→ About this task
Below are some records; find each line that carries the word "condition" and copy it.

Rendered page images
*** Block opens ***

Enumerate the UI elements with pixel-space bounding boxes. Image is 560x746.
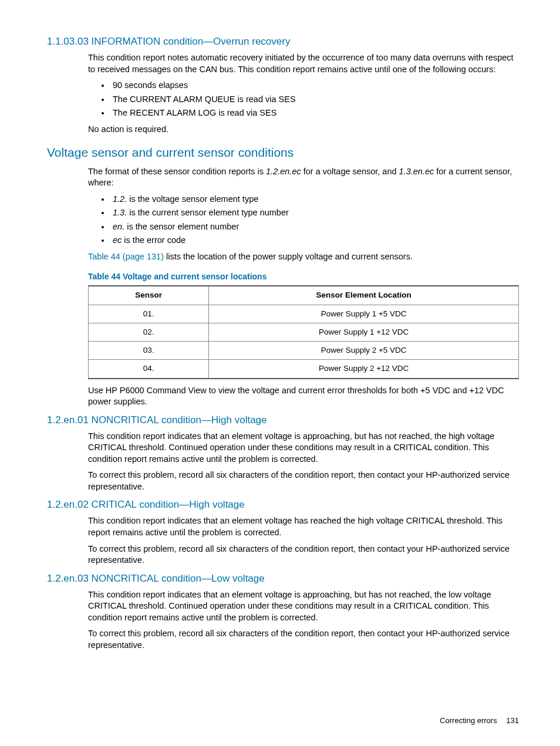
text: is the sensor element number	[124, 222, 239, 231]
body-text: To correct this problem, record all six …	[88, 628, 519, 651]
table-cell: Power Supply 2 +5 VDC	[209, 342, 519, 360]
table-cell: 01.	[89, 305, 209, 323]
list-item: The RECENT ALARM LOG is read via SES	[110, 107, 519, 119]
body-text: To correct this problem, record all six …	[88, 470, 519, 492]
list-item: 1.2. is the voltage sensor element type	[110, 194, 519, 205]
code-ref: 1.3.en.ec	[399, 167, 434, 176]
heading-critical-high-voltage: 1.2.en.02 CRITICAL condition—High voltag…	[47, 498, 519, 512]
footer-label: Correcting errors	[440, 716, 497, 725]
table-row: 03. Power Supply 2 +5 VDC	[89, 342, 519, 360]
text: is the current sensor element type numbe…	[127, 208, 289, 217]
body-text: This condition report indicates that an …	[88, 431, 519, 465]
body-text: Use HP P6000 Command View to view the vo…	[88, 385, 519, 408]
table-cell: Power Supply 2 +12 VDC	[209, 360, 519, 379]
text: The format of these sensor condition rep…	[88, 167, 266, 176]
sensor-location-table: Sensor Sensor Element Location 01. Power…	[88, 285, 519, 379]
table-cell: 03.	[89, 342, 209, 360]
table-reference-link[interactable]: Table 44 (page 131)	[88, 252, 164, 261]
page-footer: Correcting errors 131	[47, 715, 519, 726]
body-text: No action is required.	[88, 124, 519, 136]
text: for a voltage sensor, and	[301, 167, 399, 176]
term: 1.3.	[113, 208, 127, 217]
table-cell: Power Supply 1 +5 VDC	[209, 305, 519, 323]
table-header: Sensor	[89, 286, 209, 305]
list-item: The CURRENT ALARM QUEUE is read via SES	[110, 94, 519, 106]
body-text: This condition report indicates that an …	[88, 515, 519, 538]
table-cell: 04.	[89, 360, 209, 379]
body-text: This condition report notes automatic re…	[88, 52, 519, 75]
body-text: To correct this problem, record all six …	[88, 544, 519, 566]
heading-overrun-recovery: 1.1.03.03 INFORMATION condition—Overrun …	[47, 35, 519, 49]
body-text: The format of these sensor condition rep…	[88, 166, 519, 189]
table-header: Sensor Element Location	[209, 286, 519, 305]
heading-noncritical-low-voltage: 1.2.en.03 NONCRITICAL condition—Low volt…	[47, 572, 519, 586]
term: ec	[113, 235, 122, 245]
table-cell: Power Supply 1 +12 VDC	[209, 323, 519, 341]
list-item: 1.3. is the current sensor element type …	[110, 207, 519, 219]
list-item: en. is the sensor element number	[110, 221, 519, 233]
heading-noncritical-high-voltage: 1.2.en.01 NONCRITICAL condition—High vol…	[47, 414, 519, 427]
table-row: 01. Power Supply 1 +5 VDC	[89, 305, 519, 323]
text: is the voltage sensor element type	[127, 194, 258, 204]
code-ref: 1.2.en.ec	[266, 167, 301, 176]
bullet-list: 90 seconds elapses The CURRENT ALARM QUE…	[88, 80, 519, 119]
body-text: Table 44 (page 131) lists the location o…	[88, 251, 519, 263]
text: lists the location of the power supply v…	[164, 252, 413, 261]
table-row: 02. Power Supply 1 +12 VDC	[89, 323, 519, 341]
list-item: ec is the error code	[110, 235, 519, 247]
bullet-list: 1.2. is the voltage sensor element type …	[88, 194, 519, 247]
term: 1.2.	[113, 194, 127, 204]
body-text: This condition report indicates that an …	[88, 589, 519, 624]
page-number: 131	[506, 716, 519, 725]
table-cell: 02.	[89, 323, 209, 341]
heading-voltage-current-sensor: Voltage sensor and current sensor condit…	[47, 144, 519, 161]
table-row: 04. Power Supply 2 +12 VDC	[89, 360, 519, 379]
term: en.	[113, 222, 124, 231]
table-caption: Table 44 Voltage and current sensor loca…	[88, 271, 519, 282]
text: is the error code	[122, 235, 185, 245]
list-item: 90 seconds elapses	[110, 80, 519, 92]
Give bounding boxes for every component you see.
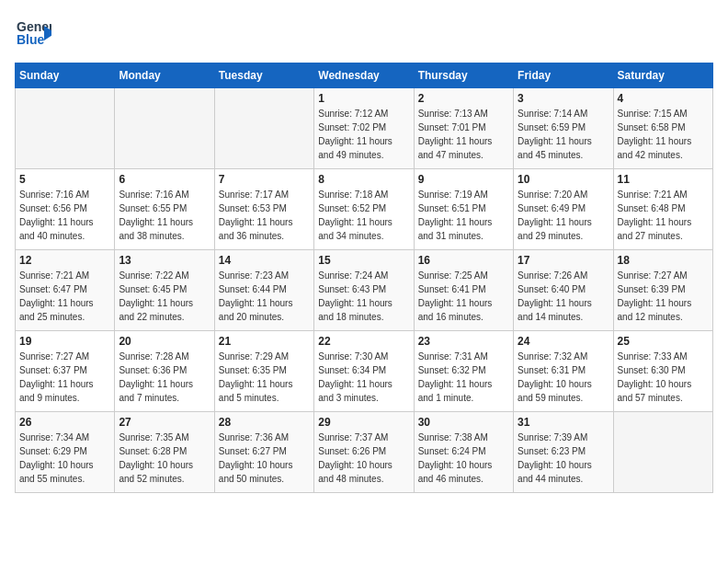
page-header: General Blue bbox=[15, 15, 713, 55]
day-number: 16 bbox=[418, 254, 509, 267]
day-info: Sunrise: 7:24 AM Sunset: 6:43 PM Dayligh… bbox=[318, 269, 409, 324]
day-info: Sunrise: 7:23 AM Sunset: 6:44 PM Dayligh… bbox=[219, 269, 310, 324]
day-number: 22 bbox=[318, 335, 409, 348]
day-info: Sunrise: 7:22 AM Sunset: 6:45 PM Dayligh… bbox=[119, 269, 210, 324]
calendar-cell bbox=[115, 88, 214, 169]
calendar-cell: 30Sunrise: 7:38 AM Sunset: 6:24 PM Dayli… bbox=[414, 412, 513, 493]
calendar-cell: 16Sunrise: 7:25 AM Sunset: 6:41 PM Dayli… bbox=[414, 250, 513, 331]
day-info: Sunrise: 7:38 AM Sunset: 6:24 PM Dayligh… bbox=[418, 431, 509, 486]
day-number: 30 bbox=[418, 416, 509, 429]
day-number: 18 bbox=[618, 254, 709, 267]
calendar-cell bbox=[613, 412, 712, 493]
calendar-week-row: 5Sunrise: 7:16 AM Sunset: 6:56 PM Daylig… bbox=[16, 169, 713, 250]
calendar-cell: 2Sunrise: 7:13 AM Sunset: 7:01 PM Daylig… bbox=[414, 88, 513, 169]
logo-icon: General Blue bbox=[15, 15, 51, 55]
svg-text:Blue: Blue bbox=[17, 32, 45, 47]
calendar-cell: 24Sunrise: 7:32 AM Sunset: 6:31 PM Dayli… bbox=[514, 331, 613, 412]
calendar-cell: 3Sunrise: 7:14 AM Sunset: 6:59 PM Daylig… bbox=[514, 88, 613, 169]
day-info: Sunrise: 7:27 AM Sunset: 6:39 PM Dayligh… bbox=[618, 269, 709, 324]
day-number: 20 bbox=[119, 335, 210, 348]
calendar-cell: 10Sunrise: 7:20 AM Sunset: 6:49 PM Dayli… bbox=[514, 169, 613, 250]
day-info: Sunrise: 7:33 AM Sunset: 6:30 PM Dayligh… bbox=[618, 350, 709, 405]
day-number: 14 bbox=[219, 254, 310, 267]
day-header-monday: Monday bbox=[115, 63, 214, 88]
day-info: Sunrise: 7:39 AM Sunset: 6:23 PM Dayligh… bbox=[518, 431, 609, 486]
day-number: 9 bbox=[418, 173, 509, 186]
calendar-cell: 31Sunrise: 7:39 AM Sunset: 6:23 PM Dayli… bbox=[514, 412, 613, 493]
calendar-cell: 19Sunrise: 7:27 AM Sunset: 6:37 PM Dayli… bbox=[16, 331, 115, 412]
day-number: 21 bbox=[219, 335, 310, 348]
day-info: Sunrise: 7:15 AM Sunset: 6:58 PM Dayligh… bbox=[618, 107, 709, 162]
day-number: 4 bbox=[618, 92, 709, 105]
calendar-week-row: 12Sunrise: 7:21 AM Sunset: 6:47 PM Dayli… bbox=[16, 250, 713, 331]
calendar-cell: 23Sunrise: 7:31 AM Sunset: 6:32 PM Dayli… bbox=[414, 331, 513, 412]
day-info: Sunrise: 7:16 AM Sunset: 6:56 PM Dayligh… bbox=[19, 188, 110, 243]
day-header-thursday: Thursday bbox=[414, 63, 513, 88]
day-number: 13 bbox=[119, 254, 210, 267]
day-number: 24 bbox=[518, 335, 609, 348]
calendar-cell: 27Sunrise: 7:35 AM Sunset: 6:28 PM Dayli… bbox=[115, 412, 214, 493]
day-number: 11 bbox=[618, 173, 709, 186]
day-info: Sunrise: 7:18 AM Sunset: 6:52 PM Dayligh… bbox=[318, 188, 409, 243]
calendar-cell: 20Sunrise: 7:28 AM Sunset: 6:36 PM Dayli… bbox=[115, 331, 214, 412]
calendar-cell: 8Sunrise: 7:18 AM Sunset: 6:52 PM Daylig… bbox=[314, 169, 414, 250]
day-number: 7 bbox=[219, 173, 310, 186]
day-number: 26 bbox=[19, 416, 110, 429]
day-number: 17 bbox=[518, 254, 609, 267]
day-number: 12 bbox=[19, 254, 110, 267]
day-info: Sunrise: 7:36 AM Sunset: 6:27 PM Dayligh… bbox=[219, 431, 310, 486]
logo: General Blue bbox=[15, 15, 57, 55]
calendar-cell: 25Sunrise: 7:33 AM Sunset: 6:30 PM Dayli… bbox=[613, 331, 712, 412]
day-info: Sunrise: 7:35 AM Sunset: 6:28 PM Dayligh… bbox=[119, 431, 210, 486]
calendar-table: SundayMondayTuesdayWednesdayThursdayFrid… bbox=[15, 63, 713, 493]
day-info: Sunrise: 7:17 AM Sunset: 6:53 PM Dayligh… bbox=[219, 188, 310, 243]
day-number: 1 bbox=[318, 92, 409, 105]
calendar-cell: 14Sunrise: 7:23 AM Sunset: 6:44 PM Dayli… bbox=[214, 250, 313, 331]
calendar-cell bbox=[16, 88, 115, 169]
calendar-cell: 11Sunrise: 7:21 AM Sunset: 6:48 PM Dayli… bbox=[613, 169, 712, 250]
day-info: Sunrise: 7:16 AM Sunset: 6:55 PM Dayligh… bbox=[119, 188, 210, 243]
day-info: Sunrise: 7:13 AM Sunset: 7:01 PM Dayligh… bbox=[418, 107, 509, 162]
day-header-wednesday: Wednesday bbox=[314, 63, 414, 88]
day-info: Sunrise: 7:27 AM Sunset: 6:37 PM Dayligh… bbox=[19, 350, 110, 405]
calendar-cell bbox=[214, 88, 313, 169]
calendar-cell: 9Sunrise: 7:19 AM Sunset: 6:51 PM Daylig… bbox=[414, 169, 513, 250]
calendar-cell: 21Sunrise: 7:29 AM Sunset: 6:35 PM Dayli… bbox=[214, 331, 313, 412]
day-number: 31 bbox=[518, 416, 609, 429]
day-info: Sunrise: 7:34 AM Sunset: 6:29 PM Dayligh… bbox=[19, 431, 110, 486]
day-info: Sunrise: 7:28 AM Sunset: 6:36 PM Dayligh… bbox=[119, 350, 210, 405]
calendar-cell: 17Sunrise: 7:26 AM Sunset: 6:40 PM Dayli… bbox=[514, 250, 613, 331]
day-number: 2 bbox=[418, 92, 509, 105]
day-number: 15 bbox=[318, 254, 409, 267]
day-number: 19 bbox=[19, 335, 110, 348]
calendar-cell: 7Sunrise: 7:17 AM Sunset: 6:53 PM Daylig… bbox=[214, 169, 313, 250]
day-info: Sunrise: 7:21 AM Sunset: 6:47 PM Dayligh… bbox=[19, 269, 110, 324]
day-info: Sunrise: 7:19 AM Sunset: 6:51 PM Dayligh… bbox=[418, 188, 509, 243]
calendar-week-row: 19Sunrise: 7:27 AM Sunset: 6:37 PM Dayli… bbox=[16, 331, 713, 412]
day-info: Sunrise: 7:25 AM Sunset: 6:41 PM Dayligh… bbox=[418, 269, 509, 324]
day-number: 8 bbox=[318, 173, 409, 186]
day-header-friday: Friday bbox=[514, 63, 613, 88]
day-number: 10 bbox=[518, 173, 609, 186]
calendar-cell: 6Sunrise: 7:16 AM Sunset: 6:55 PM Daylig… bbox=[115, 169, 214, 250]
day-number: 23 bbox=[418, 335, 509, 348]
day-info: Sunrise: 7:31 AM Sunset: 6:32 PM Dayligh… bbox=[418, 350, 509, 405]
day-info: Sunrise: 7:37 AM Sunset: 6:26 PM Dayligh… bbox=[318, 431, 409, 486]
day-info: Sunrise: 7:29 AM Sunset: 6:35 PM Dayligh… bbox=[219, 350, 310, 405]
day-info: Sunrise: 7:20 AM Sunset: 6:49 PM Dayligh… bbox=[518, 188, 609, 243]
calendar-cell: 18Sunrise: 7:27 AM Sunset: 6:39 PM Dayli… bbox=[613, 250, 712, 331]
calendar-week-row: 1Sunrise: 7:12 AM Sunset: 7:02 PM Daylig… bbox=[16, 88, 713, 169]
day-number: 25 bbox=[618, 335, 709, 348]
calendar-cell: 1Sunrise: 7:12 AM Sunset: 7:02 PM Daylig… bbox=[314, 88, 414, 169]
day-number: 28 bbox=[219, 416, 310, 429]
calendar-cell: 4Sunrise: 7:15 AM Sunset: 6:58 PM Daylig… bbox=[613, 88, 712, 169]
calendar-week-row: 26Sunrise: 7:34 AM Sunset: 6:29 PM Dayli… bbox=[16, 412, 713, 493]
calendar-cell: 15Sunrise: 7:24 AM Sunset: 6:43 PM Dayli… bbox=[314, 250, 414, 331]
day-header-sunday: Sunday bbox=[16, 63, 115, 88]
day-header-tuesday: Tuesday bbox=[214, 63, 313, 88]
calendar-header-row: SundayMondayTuesdayWednesdayThursdayFrid… bbox=[16, 63, 713, 88]
day-number: 5 bbox=[19, 173, 110, 186]
calendar-cell: 12Sunrise: 7:21 AM Sunset: 6:47 PM Dayli… bbox=[16, 250, 115, 331]
day-number: 3 bbox=[518, 92, 609, 105]
day-info: Sunrise: 7:32 AM Sunset: 6:31 PM Dayligh… bbox=[518, 350, 609, 405]
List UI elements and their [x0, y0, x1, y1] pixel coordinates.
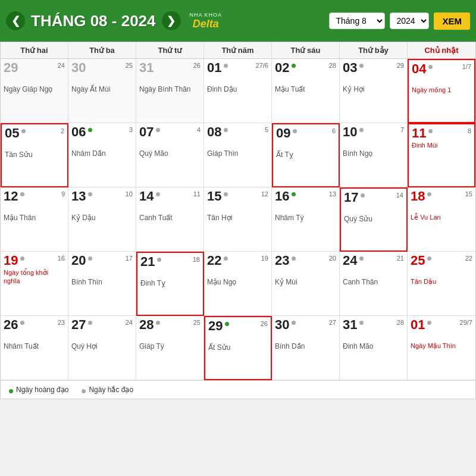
day-headers: Thứ haiThứ baThứ tưThứ nămThứ sáuThứ bảy… — [1, 42, 475, 59]
gray-dot-icon — [428, 65, 433, 69]
day-row-top: 041/7 — [412, 62, 471, 76]
day-cell[interactable]: 2118Đinh Tỵ — [136, 252, 204, 316]
prev-month-button[interactable]: ❮ — [6, 11, 25, 30]
day-cell[interactable]: 085Giáp Thìn — [204, 123, 272, 187]
day-cell[interactable]: 0228Mậu Tuất — [272, 59, 340, 123]
day-cell[interactable]: 0127/6Đinh Dậu — [204, 59, 272, 123]
solar-date: 24 — [343, 254, 364, 267]
lunar-name: Đinh Dậu — [207, 85, 268, 93]
day-cell[interactable]: 1613Nhâm Tý — [272, 187, 340, 252]
green-dot-icon — [88, 128, 92, 132]
gray-dot-icon — [88, 192, 92, 196]
header-controls: Tháng 1Tháng 2Tháng 3 Tháng 4Tháng 5Thán… — [329, 12, 470, 30]
lunar-name: Tân Sửu — [5, 151, 64, 159]
lunar-small-date: 28 — [397, 319, 404, 326]
gray-dot-icon — [359, 256, 364, 261]
day-cell[interactable]: 129Mậu Thân — [1, 187, 68, 252]
day-cell[interactable]: 0329Kỷ Hợi — [340, 59, 408, 123]
day-cell[interactable]: 2017Bính Thìn — [68, 252, 136, 316]
day-row-top: 2017 — [71, 254, 133, 267]
calendar-header: ❮ THÁNG 08 - 2024 ❯ NHA KHOA Delta Tháng… — [0, 0, 476, 42]
gray-dot-icon — [82, 389, 86, 393]
lunar-small-date: 23 — [58, 319, 65, 326]
day-cell[interactable]: 2522Tân Dậu — [408, 252, 475, 316]
solar-date: 23 — [275, 254, 296, 267]
day-row-top: 2825 — [139, 318, 201, 331]
month-select[interactable]: Tháng 1Tháng 2Tháng 3 Tháng 4Tháng 5Thán… — [329, 12, 385, 29]
solar-date: 31 — [343, 318, 364, 331]
day-row-top: 052 — [5, 127, 64, 140]
gray-dot-icon — [224, 192, 228, 196]
gray-dot-icon — [156, 128, 160, 132]
gray-dot-icon — [88, 256, 92, 261]
day-cell[interactable]: 2421Canh Thân — [340, 252, 408, 316]
solar-date: 28 — [139, 318, 160, 331]
day-cell[interactable]: 1815Lễ Vu Lan — [408, 187, 475, 252]
day-cell[interactable]: 118Đinh Mùi — [408, 123, 475, 187]
year-select[interactable]: 2022202320242025 — [390, 12, 429, 29]
day-cell[interactable]: 1310Kỷ Dậu — [68, 187, 136, 252]
gray-dot-icon — [361, 193, 365, 198]
solar-date: 16 — [275, 190, 296, 203]
day-header-thứ-sáu: Thứ sáu — [272, 42, 340, 58]
lunar-small-date: 14 — [396, 192, 403, 199]
day-cell[interactable]: 1916Ngày tổng khởi nghĩa — [1, 252, 68, 316]
day-cell[interactable]: 2825Giáp Tý — [136, 316, 204, 380]
day-cell[interactable]: 052Tân Sửu — [1, 123, 68, 187]
day-cell[interactable]: 096Ất Tỵ — [272, 123, 340, 187]
day-cell[interactable]: 1512Tân Hợi — [204, 187, 272, 252]
lunar-name: Quý Sửu — [344, 215, 403, 223]
lunar-small-date: 4 — [197, 126, 201, 133]
lunar-small-date: 7 — [400, 126, 404, 133]
green-dot-icon — [292, 64, 296, 68]
day-row-top: 129 — [4, 190, 65, 203]
day-cell[interactable]: 107Bính Ngọ — [340, 123, 408, 187]
lunar-small-date: 20 — [329, 255, 336, 262]
gray-dot-icon — [293, 129, 297, 133]
day-cell[interactable]: 1714Quý Sửu — [340, 187, 408, 252]
day-row-top: 0228 — [275, 61, 336, 74]
view-button[interactable]: XEM — [434, 12, 470, 30]
day-cell[interactable]: 0129/7Ngày Mậu Thìn — [408, 316, 475, 380]
logo-text-top: NHA KHOA — [190, 12, 223, 18]
day-header-thứ-bảy: Thứ bảy — [340, 42, 408, 58]
day-cell[interactable]: 2219Mậu Ngọ — [204, 252, 272, 316]
day-row-top: 2623 — [4, 318, 65, 331]
day-cell[interactable]: 041/7Ngày mồng 1 — [408, 59, 475, 123]
day-cell[interactable]: 074Quý Mão — [136, 123, 204, 187]
lunar-name: Tân Dậu — [411, 278, 472, 286]
day-row-top: 096 — [276, 127, 336, 140]
day-cell[interactable]: 2924Ngày Giáp Ngọ — [1, 59, 68, 123]
day-cell[interactable]: 2623Nhâm Tuất — [1, 316, 68, 380]
lunar-small-date: 18 — [193, 256, 200, 263]
lunar-small-date: 24 — [126, 319, 133, 326]
day-cell[interactable]: 3027Bính Dần — [272, 316, 340, 380]
next-month-button[interactable]: ❯ — [162, 11, 181, 30]
lunar-small-date: 9 — [61, 190, 65, 198]
logo-area: NHA KHOA Delta — [190, 12, 223, 30]
gray-dot-icon — [20, 256, 24, 261]
gray-dot-icon — [427, 321, 431, 325]
day-cell[interactable]: 2926Ất Sửu — [204, 316, 272, 380]
day-cell[interactable]: 2724Quý Hợi — [68, 316, 136, 380]
lunar-small-date: 27/6 — [256, 62, 268, 69]
lunar-name: Ngày tổng khởi nghĩa — [4, 268, 65, 286]
solar-date: 27 — [71, 318, 92, 331]
solar-date: 30 — [275, 318, 296, 331]
solar-date: 05 — [5, 127, 26, 140]
solar-date: 26 — [4, 318, 24, 331]
day-cell[interactable]: 063Nhâm Dần — [68, 123, 136, 187]
calendar-grid: 2924Ngày Giáp Ngọ3025Ngày Ất Mùi3126Ngày… — [1, 59, 475, 380]
lunar-name: Ngày Mậu Thìn — [411, 342, 472, 350]
lunar-name: Bính Thìn — [71, 278, 133, 286]
day-cell[interactable]: 2320Kỷ Mùi — [272, 252, 340, 316]
gray-dot-icon — [428, 129, 433, 133]
lunar-small-date: 27 — [329, 319, 336, 326]
lunar-name: Ngày Giáp Ngọ — [4, 85, 65, 93]
day-cell[interactable]: 3126Ngày Bính Thân — [136, 59, 204, 123]
day-cell[interactable]: 3025Ngày Ất Mùi — [68, 59, 136, 123]
day-row-top: 2522 — [411, 254, 472, 267]
day-cell[interactable]: 3128Đinh Mão — [340, 316, 408, 380]
lunar-small-date: 22 — [465, 255, 472, 262]
day-cell[interactable]: 1411Canh Tuất — [136, 187, 204, 252]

*** Block closes ***

→ Result below
heading-critical-high-voltage: 1.2.en.02 CRITICAL condition—High voltag…	[47, 498, 519, 512]
body-text: This condition report indicates that an …	[88, 431, 519, 465]
text: The format of these sensor condition rep…	[88, 167, 266, 176]
body-text: This condition report indicates that an …	[88, 515, 519, 538]
body-text: This condition report notes automatic re…	[88, 52, 519, 75]
heading-overrun-recovery: 1.1.03.03 INFORMATION condition—Overrun …	[47, 35, 519, 49]
body-text: The format of these sensor condition rep…	[88, 166, 519, 189]
heading-noncritical-low-voltage: 1.2.en.03 NONCRITICAL condition—Low volt…	[47, 572, 519, 586]
heading-noncritical-high-voltage: 1.2.en.01 NONCRITICAL condition—High vol…	[47, 414, 519, 427]
body-text: This condition report indicates that an …	[88, 589, 519, 624]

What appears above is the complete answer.